> [Task to carry out] Pull out every line in the data that has the string "pour" in it.

-- Opening Marker --

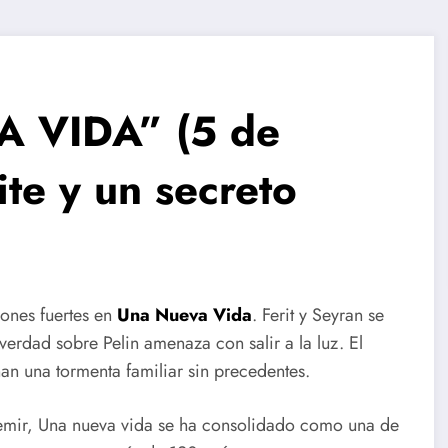
 VIDA” (5 de
mite y un secreto
ones fuertes en
Una Nueva Vida
. Ferit y Seyran se
 verdad sobre Pelin amenaza con salir a la luz. El
an una tormenta familiar sin precedentes.
emir, Una nueva vida se ha consolidado como una de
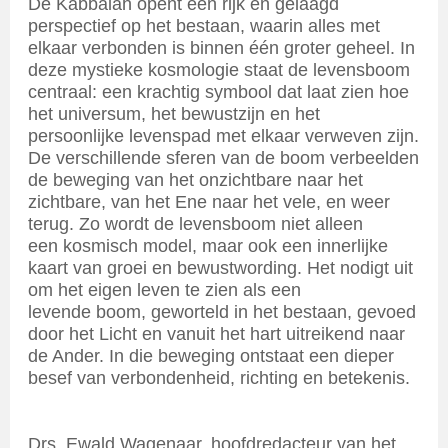
De Kabbalah opent een rijk en gelaagd
perspectief op het bestaan, waarin alles met
elkaar verbonden is binnen één groter geheel. In
deze mystieke kosmologie staat de levensboom
centraal: een krachtig symbool dat laat zien hoe
het universum, het bewustzijn en het
persoonlijke levenspad met elkaar verweven zijn.
De verschillende sferen van de boom verbeelden
de beweging van het onzichtbare naar het
zichtbare, van het Ene naar het vele, en weer
terug. Zo wordt de levensboom niet alleen
een kosmisch model, maar ook een innerlijke
kaart van groei en bewustwording. Het nodigt uit
om het eigen leven te zien als een
levende boom, geworteld in het bestaan, gevoed
door het Licht en vanuit het hart uitreikend naar
de Ander. In die beweging ontstaat een dieper
besef van verbondenheid, richting en betekenis.
Drs. Ewald Wagenaar, hoofdredacteur van het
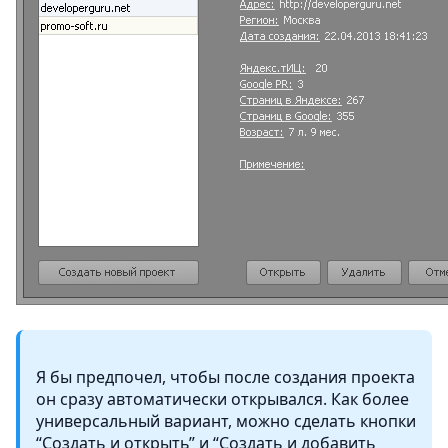
Я бы предпочел, чтобы после создания проекта
он сразу автоматически открывался. Как более
универсальный вариант, можно сделать кнопки
“Создать и открыть” и “Создать и добавить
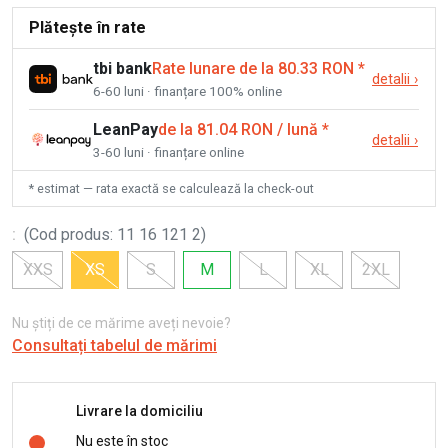
Plătește în rate
tbi bank
Rate lunare de la 80.33 RON
*
detalii
›
6-60 luni · finanțare 100% online
LeanPay
de la 81.04 RON / lună
*
detalii
›
3-60 luni · finanțare online
* estimat — rata exactă se calculează la check-out
:
(
Cod produs
:
11 16 121 2
)
XXS
XS
S
M
L
XL
2XL
Nu știți de ce mărime aveți nevoie?
Consultați tabelul de mărimi
Livrare la domiciliu
Nu este în stoc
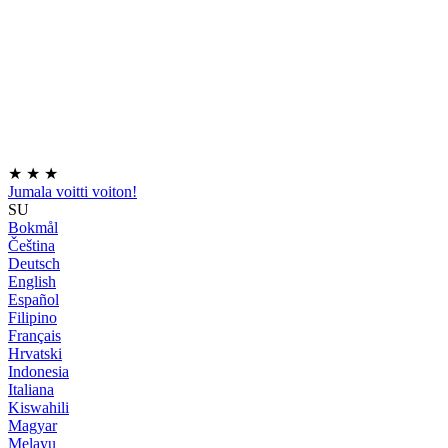
★
★
★
Jumala voitti voiton!
SU
Bokmål
Čeština
Deutsch
English
Español
Filipino
Français
Hrvatski
Indonesia
Italiana
Kiswahili
Magyar
Melayu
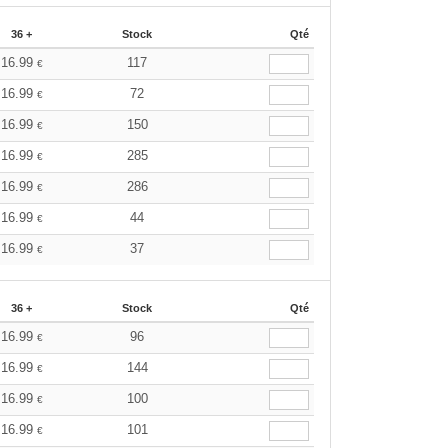
36 +
Stock
Qté
16.99
117
€
16.99
72
€
16.99
150
€
16.99
285
€
16.99
286
€
16.99
44
€
16.99
37
€
36 +
Stock
Qté
16.99
96
€
16.99
144
€
16.99
100
€
16.99
101
€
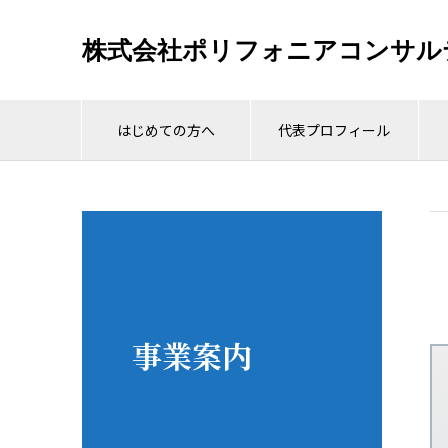
株式会社ポリフォニアコンサル
はじめての方へ
代表プロフィール
事業案内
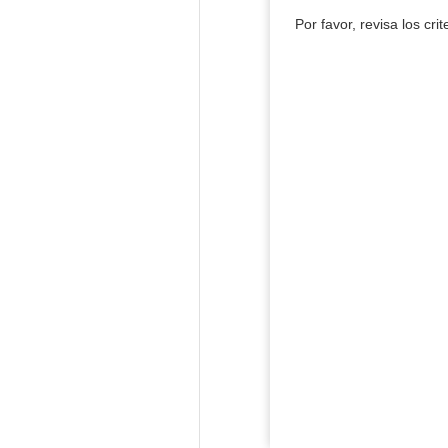
Por favor, revisa los cri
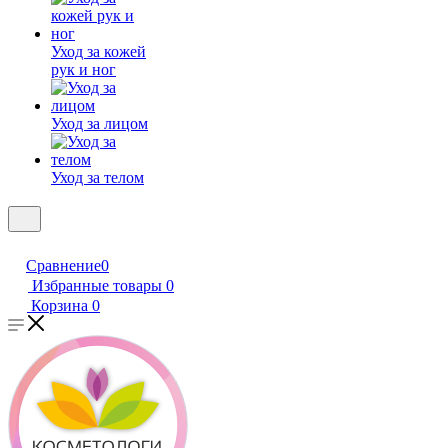
Уход за кожей
рук и ног
Уход за лицом
Уход за телом
Сравнение
0
Избранные товары
0
Корзина
0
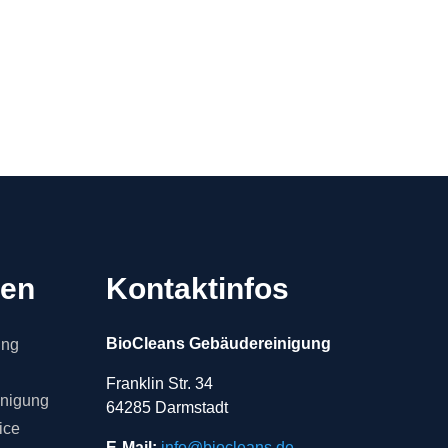
gen
Kontaktinfos
BioCleans Gebäudereinigung
ung
Franklin Str. 34
inigung
64285 Darmstadt
ice
E-Mail:
info@biocleans.de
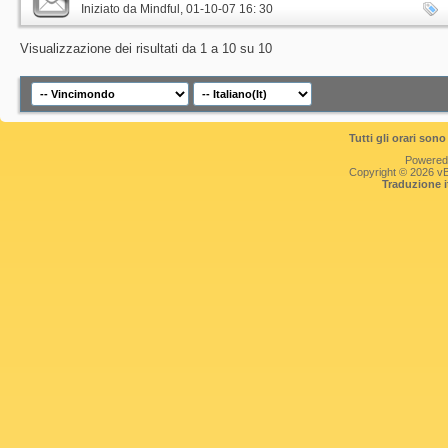
Iniziato da
Mindful
‎, 01-10-07 16: 30
Visualizzazione dei risultati da 1 a 10 su 10
Tutti gli orari so
Powered
Copyright © 2026 vBul
Traduzione 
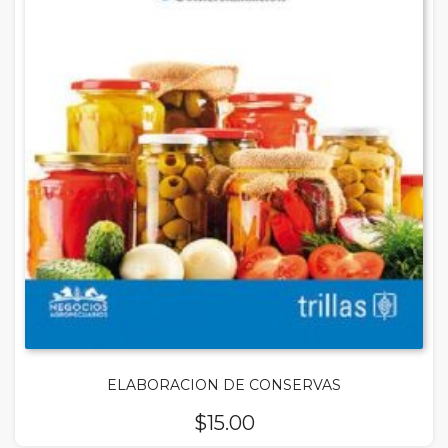
ELABORACION DE CONSERVAS
$
15.00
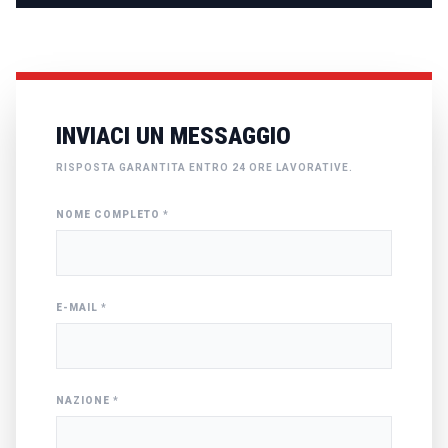
INVIACI UN MESSAGGIO
RISPOSTA GARANTITA ENTRO 24 ORE LAVORATIVE.
NOME COMPLETO
*
E-MAIL *
NAZIONE
*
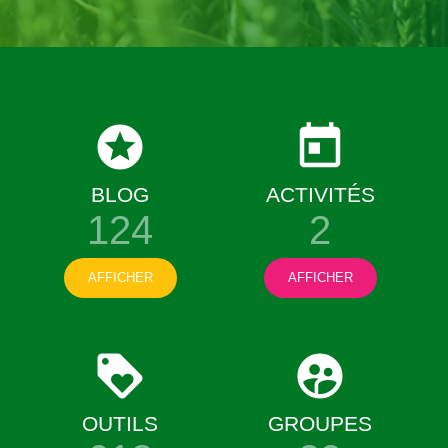
BLOG
ACTIVITÉS
124
2
AFFICHER
AFFICHER
OUTILS
GROUPES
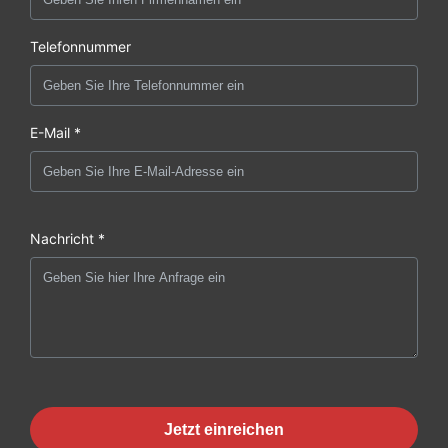
Telefonnummer
E-Mail *
Nachricht *
Jetzt einreichen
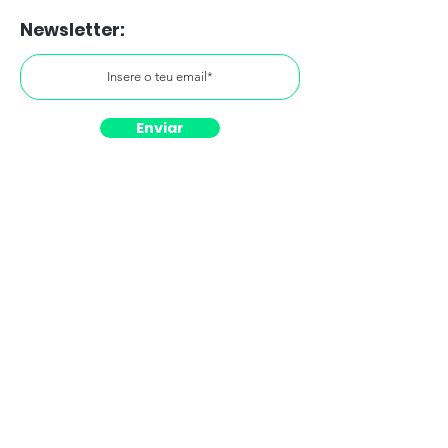
Newsletter:
Enviar
Segue as nossas redes
Participa
Donativos
Inscrição de sócios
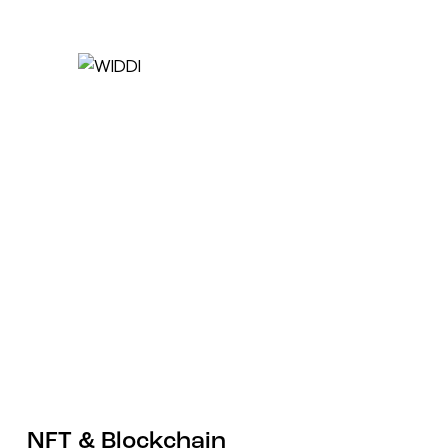
NFT & Blockchain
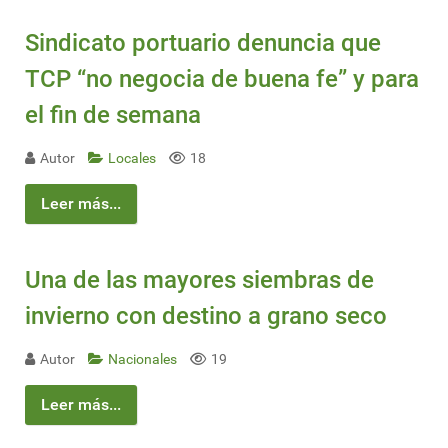
Sindicato portuario denuncia que
TCP “no negocia de buena fe” y para
el fin de semana
Autor
Locales
18
Leer más...
Una de las mayores siembras de
invierno con destino a grano seco
Autor
Nacionales
19
Leer más...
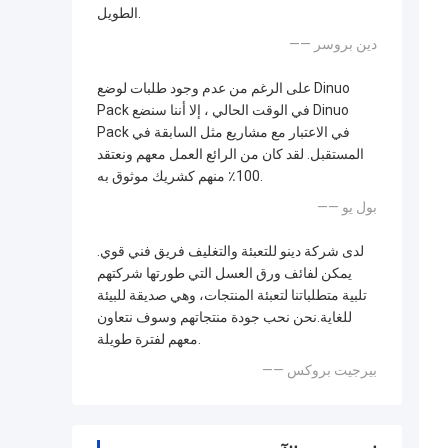
الطويل.
—— دين بروسر
على الرغم من عدم وجود طلبات لوضع Dinuo
Pack في الوقت الحالي ، إلا أننا سنضع Dinuo
Pack في الاعتبار مع مشاريع مثل السابقة في
المستقبل. لقد كان من الرائع العمل معهم ونعتقد
100٪ منهم كشريك موثوق به.
—— بول يو
لدى شركة دينو للتعبئة والتغليف فريق فني قوي.
يمكن لفائف ورق العسل التي طورتها شركتهم
تلبية متطلباتنا لتعبئة المنتجات، وهي صديقة للبيئة
للغاية.نحن نحب جودة منتجاتهم وسوف نتعاون
معهم لفترة طويلة.
—— بيرجيت بروكس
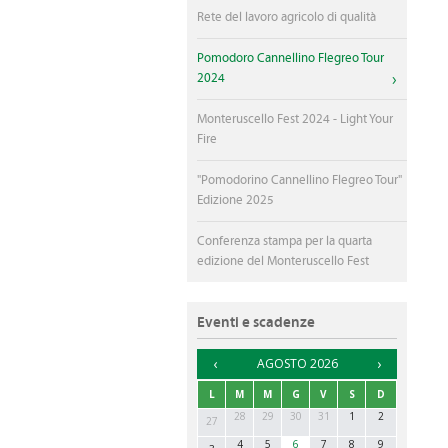
Rete del lavoro agricolo di qualità
Pomodoro Cannellino Flegreo Tour
2024
Monteruscello Fest 2024 - Light Your
Fire
"Pomodorino Cannellino Flegreo Tour"
Edizione 2025
Conferenza stampa per la quarta
edizione del Monteruscello Fest
Eventi e scadenze
►
AGOSTO 2026
L
M
M
G
V
S
D
28
29
30
31
1
2
27
4
5
6
7
8
9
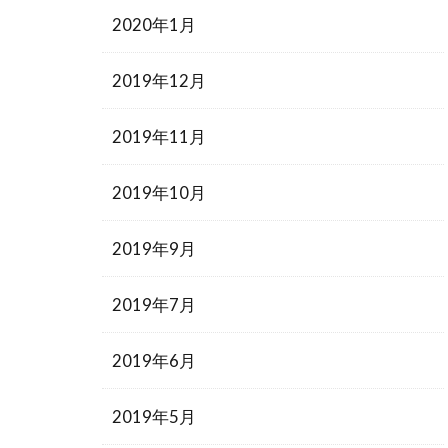
2020年1月
2019年12月
2019年11月
2019年10月
2019年9月
2019年7月
2019年6月
2019年5月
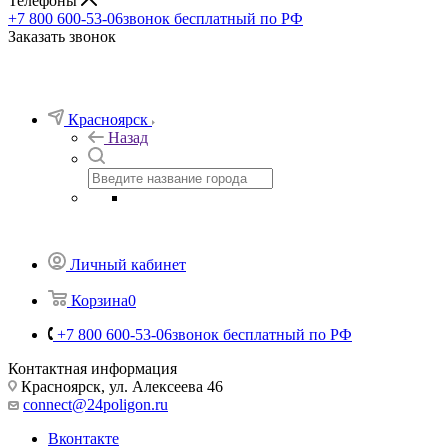
Телефоны
+7 800 600-53-06
звонок бесплатный по РФ
Заказать звонок
Красноярск
Назад
Личный кабинет
Корзина
0
+7 800 600-53-06
звонок бесплатный по РФ
Контактная информация
Красноярск, ул. Алексеева 46
connect@24poligon.ru
Вконтакте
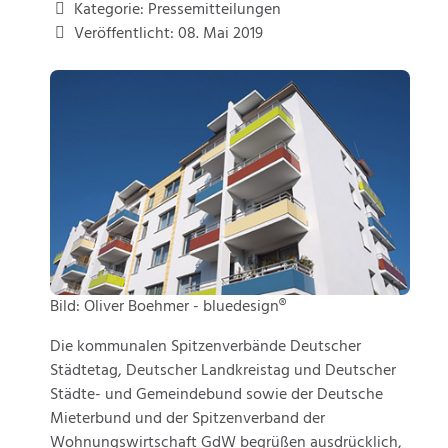
Kategorie:
Pressemitteilungen
Veröffentlicht: 08. Mai 2019
Bild: Oliver Boehmer - bluedesign®
Die kommunalen Spitzenverbände Deutscher
Städtetag, Deutscher Landkreistag und Deutscher
Städte- und Gemeindebund sowie der Deutsche
Mieterbund und der Spitzenverband der
Wohnungswirtschaft GdW begrüßen ausdrücklich,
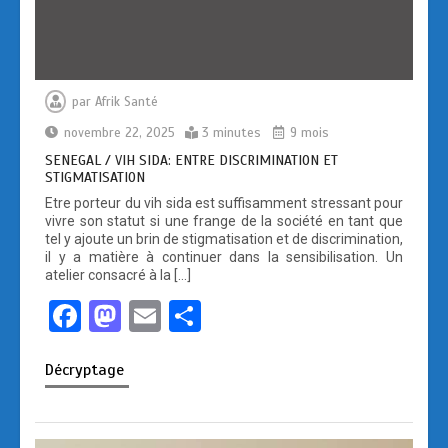
par
Afrik Santé
novembre 22, 2025
3 minutes
9 mois
SENEGAL / VIH SIDA: ENTRE DISCRIMINATION ET
STIGMATISATION
Etre porteur du vih sida est suffisamment stressant pour
vivre son statut si une frange de la société en tant que
tel y ajoute un brin de stigmatisation et de discrimination,
il y a matière à continuer dans la sensibilisation. Un
atelier consacré à la […]
F
M
E
P
a
a
m
ar
Décryptage
ce
st
ail
ta
b
o
g
o
d
er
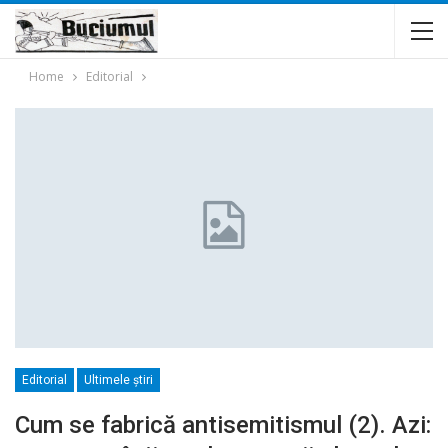
Home
Editorial
Editorial
Ultimele ştiri
Cum se fabrică antisemitismul (2). Azi:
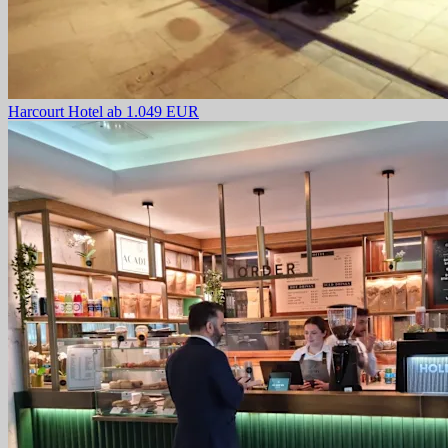
Harcourt Hotel
ab 1.049 EUR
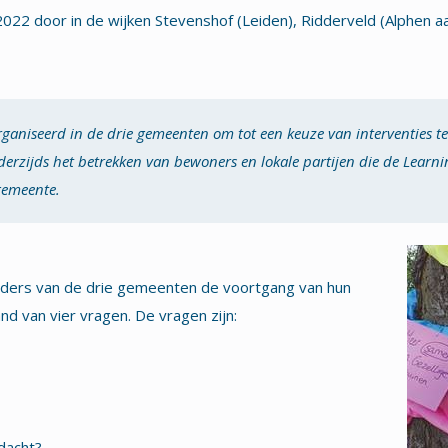
2 door in de wijken Stevenshof (Leiden), Ridderveld (Alphen aa
organiseerd in de drie gemeenten om tot een keuze van interventies te
nderzijds het betrekken van bewoners en lokale partijen die de Lea
gemeente.
iders van de drie gemeenten de voortgang van hun
d van vier vragen. De vragen zijn:
dacht?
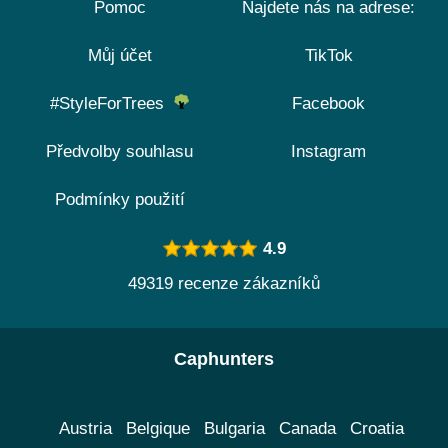
Pomoc
Najdete nás na adrese:
Můj účet
TikTok
#StyleForTrees
Facebook
Předvolby souhlasu
Instagram
Podmínky použití
4.9
49319 recenze zákazníků
Caphunters
Austria
Belgique
Bulgaria
Canada
Croatia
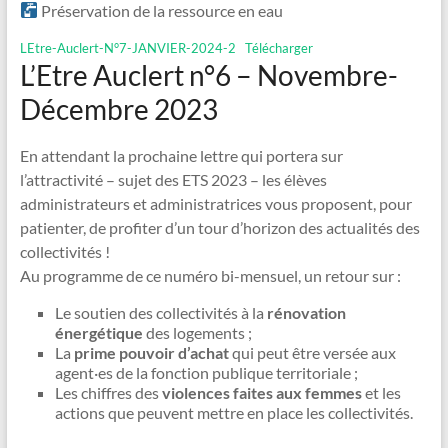
Préservation de la ressource en eau
LEtre-Auclert-N°7-JANVIER-2024-2
Télécharger
L’Etre Auclert n°6 – Novembre-
Décembre 2023
En attendant la prochaine lettre qui portera sur
l’attractivité – sujet des ETS 2023 – les élèves
administrateurs et administratrices vous proposent, pour
patienter, de profiter d’un tour d’horizon des actualités des
collectivités !
Au programme de ce numéro bi-mensuel, un retour sur :
Le soutien des collectivités à la
rénovation
énergétique
des logements ;
La
prime pouvoir d’achat
qui peut être versée aux
agent·es de la fonction publique territoriale ;
Les chiffres des
violences faites aux femmes
et les
actions que peuvent mettre en place les collectivités.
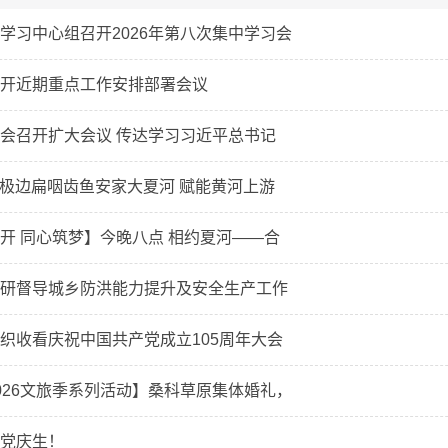
学习中心组召开2026年第八次集中学习会
开近期重点工作安排部署会议
会召开扩大会议 传达学习习近平总书记
万尾极边扁咽齿鱼安家大夏河 赋能黄河上游
开 同心筑梦】今晚八点 相约夏河——合
研督导城乡防洪能力提升及安全生产工作
织收看庆祝中国共产党成立105周年大会
026文旅季系列活动】桑科草原集体婚礼，
党庆生！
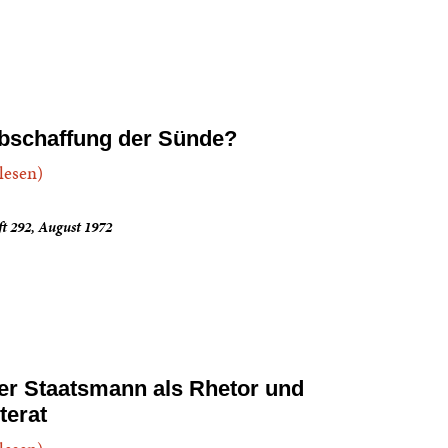
bschaffung der Sünde?
.lesen)
t 292, August 1972
er Staatsmann als Rhetor und
terat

-- Closing Marker --

> [Final answer]
Etre porteur du vih sida est suffisamment stressant pour
administrateurs et administratrices vous proposent, pour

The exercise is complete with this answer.